We’re talking about the last ten years but of course it goes back much further than that. American supremacy isn’t new. The current iteration is telling however because of the manner it was documented, how it was implemented and by whom, and how it is continuing. Not to mention the enormity and dangerousness of it all. Look back at who started the current agenda and why they started it.
"The “Project for New American Century”
http://www.newamericancentury.org/...
http://www.foreignpolicyi.org/...
“The Project for the New American Century (PNAC) was an American think tank based in Washington, D.C.. It was co-founded as a non-profit educational organization by neoconservatives William Kristol and Robert Kagan. The PNAC's stated goal was "to promote American global leadership."[1] Fundamental to the PNAC were the view that "American leadership is both good for America and good for the world" and support for "a Reaganite policy of military strength and moral clarity." [2] The PNAC exerted influence on high-level U.S. government officials in the administration of U.S. President George W. Bush and affected the Bush Administration's development of military and foreign policies, especially involving national security and the Iraq War.”
Many others were instrumental in the PNAC mission including Dick Cheney, the current American evil incarnate, as shown below.

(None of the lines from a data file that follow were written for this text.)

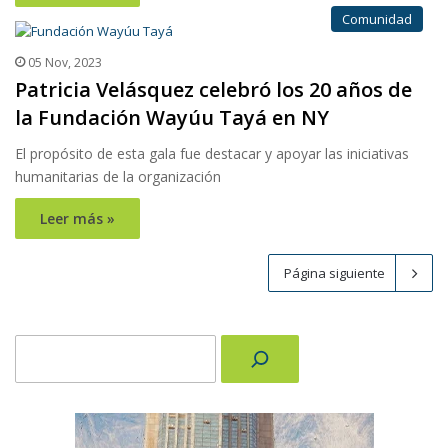
Comunidad
05 Nov, 2023
Patricia Velásquez celebró los 20 años de
la Fundación Wayúu Tayá en NY
El propósito de esta gala fue destacar y apoyar las iniciativas
humanitarias de la organización
Leer más »
Página siguiente
Buscar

6/3/97 - PNAC's first public act was releasing a "Statement of Principles". Notable signatories to the Statement of Principles appointed to key defense, national security and foreign policy positions in the Bush administration included:
Elliot Abrams (National Security Council); Richard Armitrage (Dep Sec of State); John Bolton (Us Ambassador to UN) ; Dick Cheney (Vice President); Eliot Cohen (Defense Policy Advisory Bd); Paula Dobriansky (Under SOS for Global Affairs); Aaron Friedberg (Dep Asst National Security Affairs); Zalmay Khalilzad (U.S. Ambassador to Afghanistan, Iraq, UN); I. Lewis Libby (Chief of Staff); Richard Perle (Defense Policy Board); Donald Rumsfeld (Sec of Defense); Peter Rodman (Asst Sec of Defense); Randy Scheunemann (U.S. Committee on NATO); Paul Wolfowitz (Dep. Sec of Defense); Dov Zakheim (Dep of Defense Comptroller); and Robert Zoelick (Dep. Sec of State/11th President of the World Bank).
(NOTE: These are just the signees that were appointed to important positions in the Bush administration. There were many others, many notorious neocons such as Kristol and Kagen, who signed the Statement of Principles and Open Letters to President Clinton and Bush).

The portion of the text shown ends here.